EXERCISE BRIEF:
Will you output all of the data below exactly, omitting the images?

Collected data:
◆ ◆ ◆ ◆ ◆

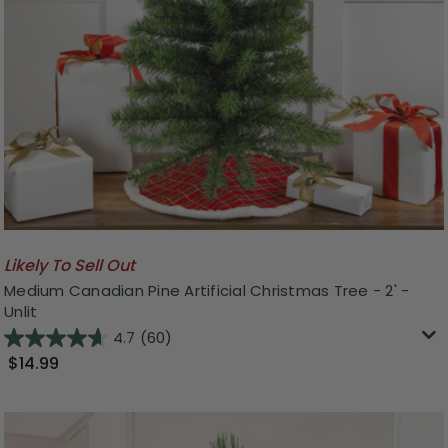
Likely To Sell Out
Medium Canadian Pine Artificial Christmas Tree - 2' -
Unlit
4.7
(60)
$14.99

◆ ◆ ◆ ◆ ◆

RESULT OF THE EXERCISE:
Likely To Sell Out
Medium Canadian Pine Artificial Christmas Tree - 2' -
Unlit
4.7
(60)
$14.99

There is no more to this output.